The conflicting legal theories will be put to the test if this case goes to federal court, other legal scholars said.

“It probably puts New York and Louisiana in real conflict, potentially a conflict that the Supreme Court is going to have to decide,” said Rebouché, dean of the Temple University Beasley School of Law.

Rebouché, Cohen and law professor Greer Donley worked together to draft a proposal for how state shield laws might work. Connecticut passed the first law — though it did not include protections specifically for telemedicine.
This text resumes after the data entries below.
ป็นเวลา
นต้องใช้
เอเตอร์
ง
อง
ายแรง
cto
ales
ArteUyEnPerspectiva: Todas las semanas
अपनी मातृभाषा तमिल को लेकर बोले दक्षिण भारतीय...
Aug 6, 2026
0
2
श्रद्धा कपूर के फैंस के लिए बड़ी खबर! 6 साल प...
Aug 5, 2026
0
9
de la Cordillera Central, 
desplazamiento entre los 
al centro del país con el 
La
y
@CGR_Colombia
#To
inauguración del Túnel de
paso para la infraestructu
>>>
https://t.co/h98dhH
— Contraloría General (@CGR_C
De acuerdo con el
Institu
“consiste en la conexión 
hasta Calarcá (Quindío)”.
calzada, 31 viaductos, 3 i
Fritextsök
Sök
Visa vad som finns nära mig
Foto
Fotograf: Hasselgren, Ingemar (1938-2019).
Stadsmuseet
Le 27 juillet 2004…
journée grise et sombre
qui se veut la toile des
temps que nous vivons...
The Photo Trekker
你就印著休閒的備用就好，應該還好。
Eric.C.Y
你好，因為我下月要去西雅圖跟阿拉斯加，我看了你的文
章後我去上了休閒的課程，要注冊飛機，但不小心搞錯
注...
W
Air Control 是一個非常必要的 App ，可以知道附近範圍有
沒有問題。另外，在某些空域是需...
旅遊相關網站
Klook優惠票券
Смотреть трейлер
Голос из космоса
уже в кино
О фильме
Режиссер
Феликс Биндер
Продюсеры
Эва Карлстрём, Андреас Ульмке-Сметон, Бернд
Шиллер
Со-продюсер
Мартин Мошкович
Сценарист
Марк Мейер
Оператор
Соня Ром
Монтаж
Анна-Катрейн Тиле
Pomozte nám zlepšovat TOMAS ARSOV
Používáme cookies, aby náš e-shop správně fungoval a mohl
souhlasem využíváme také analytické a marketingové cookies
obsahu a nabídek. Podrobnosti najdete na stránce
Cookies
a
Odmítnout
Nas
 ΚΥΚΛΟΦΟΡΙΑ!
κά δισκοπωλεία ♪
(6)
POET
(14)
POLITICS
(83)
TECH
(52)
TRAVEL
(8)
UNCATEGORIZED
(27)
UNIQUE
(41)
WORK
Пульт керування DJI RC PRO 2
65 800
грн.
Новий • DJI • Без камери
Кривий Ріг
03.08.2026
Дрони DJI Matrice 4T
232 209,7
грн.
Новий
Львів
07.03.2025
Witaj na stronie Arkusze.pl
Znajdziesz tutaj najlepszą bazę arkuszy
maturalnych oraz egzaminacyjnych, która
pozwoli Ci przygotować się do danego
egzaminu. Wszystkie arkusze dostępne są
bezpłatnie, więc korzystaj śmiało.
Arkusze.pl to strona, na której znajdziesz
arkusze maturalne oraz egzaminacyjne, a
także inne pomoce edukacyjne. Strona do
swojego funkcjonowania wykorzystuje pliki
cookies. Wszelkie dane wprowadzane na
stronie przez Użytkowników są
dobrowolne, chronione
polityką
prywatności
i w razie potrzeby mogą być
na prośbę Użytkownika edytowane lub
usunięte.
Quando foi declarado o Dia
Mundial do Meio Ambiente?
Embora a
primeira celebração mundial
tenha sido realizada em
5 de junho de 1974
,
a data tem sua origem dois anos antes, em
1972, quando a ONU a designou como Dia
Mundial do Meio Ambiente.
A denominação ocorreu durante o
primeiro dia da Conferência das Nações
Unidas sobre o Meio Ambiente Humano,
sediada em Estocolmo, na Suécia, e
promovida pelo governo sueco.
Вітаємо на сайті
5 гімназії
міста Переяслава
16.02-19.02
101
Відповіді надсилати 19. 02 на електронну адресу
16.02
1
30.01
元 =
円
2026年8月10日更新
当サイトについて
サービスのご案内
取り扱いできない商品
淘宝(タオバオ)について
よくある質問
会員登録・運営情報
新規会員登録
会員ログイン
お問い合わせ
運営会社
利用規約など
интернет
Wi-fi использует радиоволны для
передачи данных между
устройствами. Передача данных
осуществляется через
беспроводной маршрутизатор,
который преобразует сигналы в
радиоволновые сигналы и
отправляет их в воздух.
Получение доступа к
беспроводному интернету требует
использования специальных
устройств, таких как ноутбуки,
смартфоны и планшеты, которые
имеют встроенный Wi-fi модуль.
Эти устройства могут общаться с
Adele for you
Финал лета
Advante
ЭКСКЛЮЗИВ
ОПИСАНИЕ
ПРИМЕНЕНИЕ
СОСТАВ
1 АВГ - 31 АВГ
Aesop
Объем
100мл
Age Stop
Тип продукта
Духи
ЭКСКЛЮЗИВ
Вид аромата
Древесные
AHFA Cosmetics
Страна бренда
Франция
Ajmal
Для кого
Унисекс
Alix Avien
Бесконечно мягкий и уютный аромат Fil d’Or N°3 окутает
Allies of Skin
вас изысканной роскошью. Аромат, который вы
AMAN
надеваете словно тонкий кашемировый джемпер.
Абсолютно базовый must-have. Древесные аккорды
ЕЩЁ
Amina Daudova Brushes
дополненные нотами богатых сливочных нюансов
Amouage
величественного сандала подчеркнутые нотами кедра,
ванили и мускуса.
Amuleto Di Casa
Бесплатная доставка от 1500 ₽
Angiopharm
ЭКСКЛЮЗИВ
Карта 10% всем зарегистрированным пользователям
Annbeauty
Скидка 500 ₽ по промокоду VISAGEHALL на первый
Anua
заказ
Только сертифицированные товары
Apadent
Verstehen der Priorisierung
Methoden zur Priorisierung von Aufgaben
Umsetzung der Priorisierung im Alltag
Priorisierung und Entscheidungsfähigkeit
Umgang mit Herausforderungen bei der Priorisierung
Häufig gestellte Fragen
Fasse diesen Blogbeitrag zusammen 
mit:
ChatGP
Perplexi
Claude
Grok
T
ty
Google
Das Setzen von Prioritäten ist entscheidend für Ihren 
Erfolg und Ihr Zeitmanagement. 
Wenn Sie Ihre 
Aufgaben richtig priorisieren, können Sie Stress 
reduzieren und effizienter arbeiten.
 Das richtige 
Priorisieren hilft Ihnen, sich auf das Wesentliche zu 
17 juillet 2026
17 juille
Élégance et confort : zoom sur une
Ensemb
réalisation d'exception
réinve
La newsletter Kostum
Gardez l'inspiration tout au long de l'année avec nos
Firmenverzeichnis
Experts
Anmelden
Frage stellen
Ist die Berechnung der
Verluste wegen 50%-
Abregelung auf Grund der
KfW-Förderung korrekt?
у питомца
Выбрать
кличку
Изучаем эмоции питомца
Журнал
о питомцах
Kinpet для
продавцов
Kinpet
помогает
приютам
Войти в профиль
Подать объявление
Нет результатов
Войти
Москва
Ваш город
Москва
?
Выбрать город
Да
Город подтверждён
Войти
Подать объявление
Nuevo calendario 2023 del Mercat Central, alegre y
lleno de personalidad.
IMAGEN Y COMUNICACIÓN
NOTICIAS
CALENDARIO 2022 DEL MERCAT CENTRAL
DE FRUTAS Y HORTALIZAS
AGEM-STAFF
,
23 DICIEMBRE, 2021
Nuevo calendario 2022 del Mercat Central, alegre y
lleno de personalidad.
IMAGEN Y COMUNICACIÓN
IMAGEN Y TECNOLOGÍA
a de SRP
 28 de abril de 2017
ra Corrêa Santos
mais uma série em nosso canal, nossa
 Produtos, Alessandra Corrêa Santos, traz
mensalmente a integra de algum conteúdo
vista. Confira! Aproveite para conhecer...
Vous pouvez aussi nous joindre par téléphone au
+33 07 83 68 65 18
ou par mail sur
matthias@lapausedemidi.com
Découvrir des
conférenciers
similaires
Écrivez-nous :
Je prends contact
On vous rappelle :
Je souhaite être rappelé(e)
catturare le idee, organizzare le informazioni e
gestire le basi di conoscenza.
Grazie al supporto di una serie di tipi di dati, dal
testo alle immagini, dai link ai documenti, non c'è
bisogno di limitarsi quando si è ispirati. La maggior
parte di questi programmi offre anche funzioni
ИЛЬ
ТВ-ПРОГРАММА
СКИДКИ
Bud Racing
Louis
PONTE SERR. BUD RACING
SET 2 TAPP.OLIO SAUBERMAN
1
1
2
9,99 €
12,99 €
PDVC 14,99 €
It was signed by the state’s governor in May 2022, a month before the Supreme Court overturned Roe v. Wade, in anticipation of potential future clashes between states over abortion rights.

In some shield-law states, there’s a call to add more protections in response to Carpenter’s indictment.

New York state officials already have. On Feb. 3, Hochul signed a new law that allows physicians to name their clinic as the prescriber — instead of using their own names — on abortion medications they mail out of state. The intent is to make it more difficult to indict individual doctors. Der Simonian is pushing for a similar law in Maine.

Dr. Samantha Glass, a family medicine physician in New York, has written such prescriptions in a previous job, and plans to find a clinic where she could offer that again. Once a month, she travels to a clinic in Kansas to perform in-person abortion procedures.

Carpenter’s indictment could cause some doctors to stop sending pills to states with bans, Glass said. But she believes abortion should be as accessible as any other health care.

“Someone has to do it. So why wouldn’t it be me?” Glass said. “I just think access to this care is such a life-saving thing for so many people that I just couldn’t turn my back on it.”